Items from a data source
┌────────

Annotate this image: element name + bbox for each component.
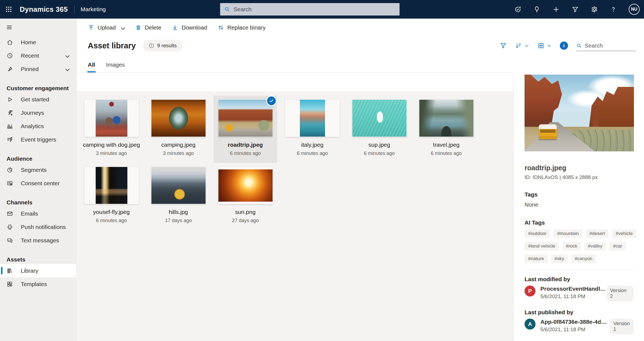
asset-card[interactable]: yousef-fly.jpeg6 minutes ago	[80, 163, 143, 230]
last-published-row: A App-0f84736e-388e-4d3a-a... 5/6/2021, …	[525, 319, 634, 334]
library-search-input[interactable]	[585, 42, 636, 49]
chevron-down-icon	[120, 25, 125, 30]
page-title: Asset library	[88, 41, 136, 50]
home-icon	[7, 39, 13, 46]
replace-binary-button[interactable]: Replace binary	[218, 24, 266, 31]
ai-tags-list: #outdoor#mountain#desert#vehicle#land ve…	[525, 229, 637, 263]
asset-id-dimensions: ID: IDNLAxOS | 4085 x 2888 px	[525, 174, 634, 180]
ai-tag-chip: #mountain	[554, 229, 582, 238]
published-by-name: App-0f84736e-388e-4d3a-a...	[540, 319, 609, 325]
sidebar-item-text-messages[interactable]: Text messages	[0, 234, 76, 247]
ai-tag-chip: #land vehicle	[525, 242, 559, 251]
last-modified-row: P ProcessorEventHandling 5/6/2021, 11:18…	[525, 286, 634, 301]
asset-thumbnail[interactable]	[151, 167, 206, 204]
app-launcher-waffle-icon[interactable]	[0, 0, 17, 19]
sidebar-item-journeys[interactable]: Journeys	[0, 106, 76, 119]
download-icon	[172, 24, 178, 31]
sidebar-item-segments[interactable]: Segments	[0, 163, 76, 177]
toolbar-action-label: Download	[182, 24, 207, 31]
task-checker-icon[interactable]	[514, 5, 522, 13]
user-avatar[interactable]: NU	[629, 4, 640, 15]
asset-card[interactable]: camping with dog.jpeg3 minutes ago	[80, 96, 143, 163]
sidebar-item-label: Text messages	[21, 237, 59, 244]
sidebar-item-templates[interactable]: Templates	[0, 277, 76, 291]
sidebar-item-consent-center[interactable]: Consent center	[0, 177, 76, 190]
site-map-sidebar: HomeRecentPinnedCustomer engagementGet s…	[0, 19, 77, 341]
asset-card[interactable]: roadtrip.jpeg6 minutes ago	[213, 96, 277, 163]
global-search-input[interactable]	[233, 6, 396, 13]
filter-assets-icon[interactable]	[500, 42, 507, 49]
sidebar-item-emails[interactable]: Emails	[0, 207, 76, 220]
sidebar-item-label: Analytics	[21, 123, 44, 130]
delete-button[interactable]: Delete	[135, 24, 162, 31]
sidebar-section-channels: Channels	[0, 198, 76, 207]
settings-gear-icon[interactable]	[590, 5, 598, 13]
toolbar-action-label: Delete	[145, 24, 162, 31]
grid-view-icon	[537, 42, 545, 49]
sidebar-item-library[interactable]: Library	[0, 264, 76, 277]
asset-card[interactable]: sun.png27 days ago	[213, 163, 277, 230]
global-search-box[interactable]	[220, 3, 400, 16]
view-mode-menu-button[interactable]	[537, 42, 552, 49]
asset-details-panel: roadtrip.jpeg ID: IDNLAxOS | 4085 x 2888…	[513, 73, 644, 341]
asset-thumbnail[interactable]	[84, 99, 139, 137]
sort-icon	[515, 42, 522, 49]
sitemap-toggle-icon[interactable]	[6, 24, 13, 31]
sidebar-item-pinned[interactable]: Pinned	[0, 62, 76, 76]
asset-card[interactable]: sup.jpeg6 minutes ago	[347, 96, 411, 163]
sidebar-item-label: Pinned	[21, 66, 39, 72]
tab-images[interactable]: Images	[106, 61, 125, 72]
asset-thumbnail[interactable]	[419, 99, 474, 137]
view-controls: i	[500, 40, 636, 51]
asset-name: sun.png	[213, 209, 277, 215]
upload-button[interactable]: Upload	[88, 24, 125, 31]
sidebar-item-push-notifications[interactable]: Push notifications	[0, 220, 76, 234]
last-published-heading: Last published by	[525, 309, 634, 316]
modified-by-avatar: P	[525, 286, 535, 296]
asset-thumbnail[interactable]	[218, 167, 273, 204]
segments-icon	[7, 167, 13, 173]
sidebar-item-recent[interactable]: Recent	[0, 49, 76, 62]
sort-menu-button[interactable]	[515, 42, 529, 49]
sidebar-section-customer-engagement: Customer engagement	[0, 84, 76, 93]
selected-check-icon[interactable]	[267, 96, 276, 105]
tags-heading: Tags	[525, 191, 634, 198]
sidebar-item-event-triggers[interactable]: Event triggers	[0, 133, 76, 146]
chevron-down-icon	[64, 66, 70, 72]
asset-card[interactable]: camping.jpeg3 minutes ago	[147, 96, 210, 163]
delete-icon	[135, 24, 142, 31]
analytics-icon	[7, 123, 13, 130]
asset-card[interactable]: travel.jpeg6 minutes ago	[414, 96, 478, 163]
command-toolbar: UploadDeleteDownloadReplace binary	[77, 19, 644, 37]
asset-thumbnail[interactable]	[218, 99, 273, 137]
modified-date: 5/6/2021, 11:18 PM	[540, 293, 606, 299]
info-filled-icon[interactable]: i	[560, 42, 568, 50]
sidebar-item-home[interactable]: Home	[0, 36, 76, 49]
asset-thumbnail[interactable]	[285, 99, 340, 137]
asset-thumbnail[interactable]	[352, 99, 407, 137]
templates-icon	[7, 281, 13, 287]
app-area-label[interactable]: Marketing	[81, 6, 106, 13]
sidebar-item-analytics[interactable]: Analytics	[0, 119, 76, 133]
library-search-box[interactable]	[576, 40, 636, 51]
lightbulb-icon[interactable]	[533, 5, 541, 13]
asset-card[interactable]: italy.jpeg6 minutes ago	[280, 96, 344, 163]
download-button[interactable]: Download	[172, 24, 207, 31]
help-icon[interactable]	[610, 5, 617, 13]
asset-name: camping.jpeg	[147, 142, 210, 148]
filter-icon[interactable]	[571, 5, 579, 13]
asset-thumbnail[interactable]	[151, 99, 206, 137]
asset-name: sup.jpeg	[347, 142, 411, 148]
tab-all[interactable]: All	[88, 61, 95, 72]
asset-thumbnail[interactable]	[84, 167, 139, 204]
add-icon[interactable]	[552, 5, 560, 13]
text-messages-icon	[7, 237, 13, 244]
brand-title[interactable]: Dynamics 365	[20, 5, 68, 14]
last-modified-heading: Last modified by	[525, 276, 634, 283]
asset-modified-time: 6 minutes ago	[347, 151, 411, 156]
sidebar-item-get-started[interactable]: Get started	[0, 93, 76, 106]
asset-card[interactable]: hills.jpg17 days ago	[147, 163, 210, 230]
panel-divider	[525, 270, 634, 270]
event-triggers-icon	[7, 136, 13, 143]
pinned-icon	[7, 66, 13, 72]
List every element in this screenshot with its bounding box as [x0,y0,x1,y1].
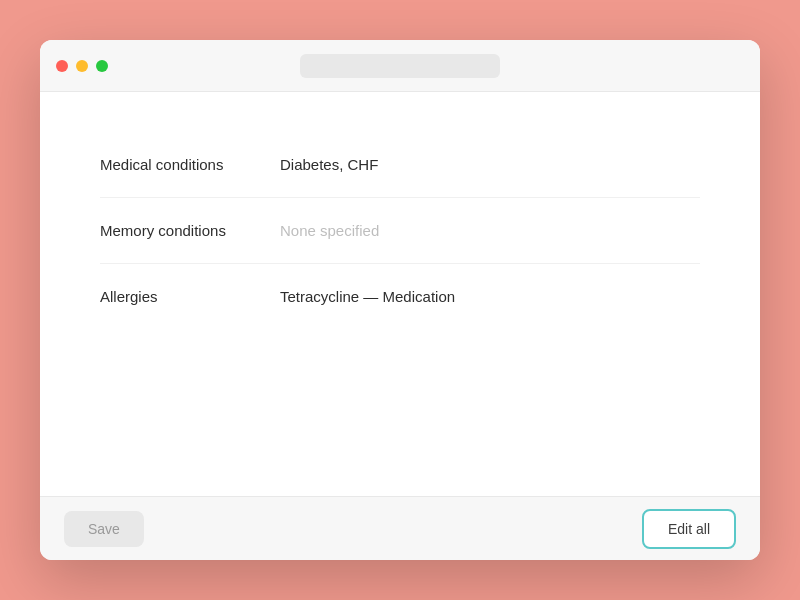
content-area: Medical conditions Diabetes, CHF Memory … [40,92,760,496]
traffic-lights [56,60,108,72]
close-button[interactable] [56,60,68,72]
save-button[interactable]: Save [64,511,144,547]
maximize-button[interactable] [96,60,108,72]
footer: Save Edit all [40,496,760,560]
edit-all-button[interactable]: Edit all [642,509,736,549]
medical-conditions-label: Medical conditions [100,156,280,173]
medical-conditions-row: Medical conditions Diabetes, CHF [100,132,700,198]
memory-conditions-value: None specified [280,222,379,239]
memory-conditions-row: Memory conditions None specified [100,198,700,264]
allergies-row: Allergies Tetracycline — Medication [100,264,700,329]
titlebar [40,40,760,92]
memory-conditions-label: Memory conditions [100,222,280,239]
search-bar[interactable] [300,54,500,78]
allergies-label: Allergies [100,288,280,305]
allergies-value: Tetracycline — Medication [280,288,455,305]
main-window: Medical conditions Diabetes, CHF Memory … [40,40,760,560]
minimize-button[interactable] [76,60,88,72]
medical-conditions-value: Diabetes, CHF [280,156,378,173]
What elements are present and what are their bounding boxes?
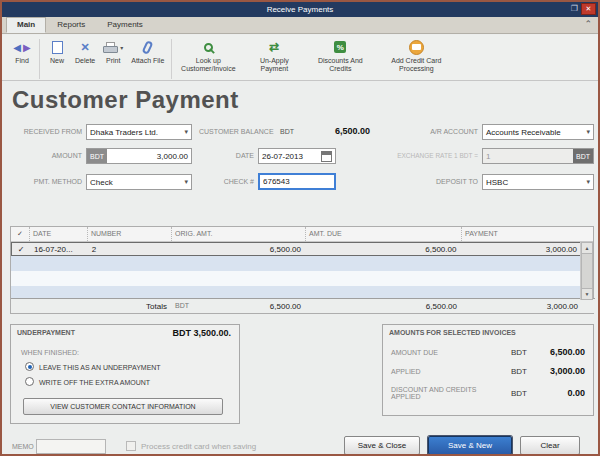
paperclip-icon <box>142 40 154 55</box>
attach-file-button[interactable]: Attach File <box>127 37 168 67</box>
lookup-label: Look up Customer/Invoice <box>179 57 237 73</box>
page-title: Customer Payment <box>12 86 239 114</box>
write-off-radio[interactable] <box>25 377 34 386</box>
chevron-down-icon: ▾ <box>586 128 590 136</box>
delete-label: Delete <box>75 57 95 65</box>
restore-window-icon[interactable]: ❐ <box>571 3 578 15</box>
number-column-header: NUMBER <box>87 227 171 241</box>
discounts-label: Discounts And Credits <box>311 57 369 73</box>
orig-amt-column-header: ORIG. AMT. <box>171 227 305 241</box>
customer-balance-value: 6,500.00 <box>310 126 370 136</box>
tab-payments[interactable]: Payments <box>96 17 154 33</box>
save-new-button[interactable]: Save & New <box>428 436 512 455</box>
memo-input[interactable] <box>36 439 106 454</box>
unapply-payment-button[interactable]: ⇄ Un-Apply Payment <box>241 37 307 75</box>
clear-button[interactable]: Clear <box>520 436 580 455</box>
title-bar: Receive Payments ❐ ✕ <box>2 2 598 17</box>
leave-underpayment-radio[interactable] <box>25 362 34 371</box>
table-row[interactable]: ✓ 16-07-20... 2 6,500.00 6,500.00 3,000.… <box>11 242 582 256</box>
row-amt-due[interactable]: 6,500.00 <box>305 245 460 254</box>
deposit-to-dropdown[interactable]: HSBC ▾ <box>482 174 594 190</box>
find-button[interactable]: ◀ ▶ Find <box>8 37 36 67</box>
table-scrollbar[interactable]: ▲ ▼ <box>580 242 593 300</box>
tab-main[interactable]: Main <box>6 17 46 33</box>
collapse-ribbon-icon[interactable]: ⌃ <box>584 19 592 29</box>
find-back-icon[interactable]: ◀ <box>13 42 21 53</box>
magnifier-icon <box>204 43 213 52</box>
amount-due-label: AMOUNT DUE <box>391 349 438 356</box>
exchange-rate-value: 1 <box>486 152 490 161</box>
row-number[interactable]: 2 <box>88 245 172 254</box>
close-window-button[interactable]: ✕ <box>581 3 596 15</box>
applied-label: APPLIED <box>391 368 421 375</box>
toolbar: ◀ ▶ Find New ✕ Delete ▾ Print Attach Fil… <box>2 35 598 81</box>
amount-due-value: 6,500.00 <box>525 347 585 357</box>
tab-reports[interactable]: Reports <box>46 17 96 33</box>
check-column-header: ✓ <box>11 227 29 241</box>
when-finished-label: WHEN FINISHED: <box>21 349 79 356</box>
discount-value: 0.00 <box>525 388 585 398</box>
toolbar-separator <box>39 39 40 79</box>
window-title: Receive Payments <box>267 5 334 14</box>
discount-icon: % <box>334 41 346 53</box>
totals-orig-amt: 6,500.00 <box>270 302 301 311</box>
unapply-label: Un-Apply Payment <box>245 57 303 73</box>
pmt-method-dropdown[interactable]: Check ▾ <box>86 174 192 190</box>
find-forward-icon[interactable]: ▶ <box>23 42 31 53</box>
scrollbar-thumb[interactable] <box>581 254 593 288</box>
ar-account-label: A/R ACCOUNT <box>368 128 478 135</box>
exchange-rate-field: 1 BDT <box>482 148 594 164</box>
date-label: DATE <box>208 152 254 159</box>
unapply-arrows-icon: ⇄ <box>269 40 279 54</box>
print-label: Print <box>106 57 120 65</box>
printer-icon <box>103 42 118 53</box>
amt-due-column-header: AMT. DUE <box>305 227 461 241</box>
empty-row <box>11 271 582 286</box>
row-date[interactable]: 16-07-20... <box>30 245 88 254</box>
underpayment-panel: UNDERPAYMENT BDT 3,500.00. WHEN FINISHED… <box>10 324 240 424</box>
check-number-label: CHECK # <box>200 178 254 185</box>
received-from-dropdown[interactable]: Dhaka Traders Ltd. ▾ <box>86 124 192 140</box>
delete-button[interactable]: ✕ Delete <box>71 37 99 67</box>
scroll-down-icon[interactable]: ▼ <box>581 288 593 300</box>
totals-amt-due: 6,500.00 <box>305 302 461 311</box>
process-cc-checkbox[interactable] <box>126 441 136 451</box>
print-button[interactable]: ▾ Print <box>99 37 127 67</box>
new-button[interactable]: New <box>43 37 71 67</box>
save-close-button[interactable]: Save & Close <box>344 436 420 455</box>
find-label: Find <box>15 57 29 65</box>
pmt-method-value: Check <box>90 178 113 187</box>
amount-currency-chip: BDT <box>87 149 107 163</box>
applied-value: 3,000.00 <box>525 366 585 376</box>
empty-row <box>11 256 582 271</box>
write-off-label[interactable]: WRITE OFF THE EXTRA AMOUNT <box>39 379 150 386</box>
underpayment-title: UNDERPAYMENT <box>17 329 75 336</box>
amount-field[interactable]: BDT 3,000.00 <box>86 148 192 164</box>
print-dropdown-icon[interactable]: ▾ <box>120 44 123 51</box>
view-customer-contact-button[interactable]: VIEW CUSTOMER CONTACT INFORMATION <box>23 398 223 415</box>
discount-credits-label: DISCOUNT AND CREDITS APPLIED <box>391 386 491 400</box>
customer-balance-label: CUSTOMER BALANCE <box>199 128 274 135</box>
row-check-icon[interactable]: ✓ <box>12 245 30 254</box>
ribbon-tabbar: Main Reports Payments ⌃ <box>2 17 598 34</box>
discounts-credits-button[interactable]: % Discounts And Credits <box>307 37 373 75</box>
totals-label: Totals <box>87 302 171 311</box>
add-cc-label: Add Credit Card Processing <box>387 57 445 73</box>
add-credit-card-button[interactable]: Add Credit Card Processing <box>383 37 449 75</box>
invoices-table: ✓ DATE NUMBER ORIG. AMT. AMT. DUE PAYMEN… <box>10 226 594 314</box>
leave-underpayment-label[interactable]: LEAVE THIS AS AN UNDERPAYMENT <box>39 364 161 371</box>
check-number-input[interactable] <box>258 173 336 190</box>
scroll-up-icon[interactable]: ▲ <box>581 242 593 254</box>
close-icon: ✕ <box>586 5 592 13</box>
calendar-icon[interactable] <box>321 151 332 162</box>
deposit-to-value: HSBC <box>486 178 508 187</box>
amount-value: 3,000.00 <box>110 152 188 161</box>
amount-label: AMOUNT <box>10 152 82 159</box>
row-orig-amt[interactable]: 6,500.00 <box>171 245 305 254</box>
lookup-customer-invoice-button[interactable]: Look up Customer/Invoice <box>175 37 241 75</box>
date-field[interactable]: 26-07-2013 <box>258 148 336 164</box>
delete-icon: ✕ <box>81 41 90 54</box>
table-header-row: ✓ DATE NUMBER ORIG. AMT. AMT. DUE PAYMEN… <box>11 227 593 242</box>
ar-account-dropdown[interactable]: Accounts Receivable ▾ <box>482 124 594 140</box>
row-payment[interactable]: 3,000.00 <box>460 245 581 254</box>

└────────

Wherever the string "messages" appears in a line of the records above, copy that line.

**Answer box**
sidebar-item-text-messages[interactable]: Text messages	[0, 234, 76, 247]
sidebar-item-label: Text messages	[21, 237, 59, 244]
text-messages-icon	[7, 237, 13, 244]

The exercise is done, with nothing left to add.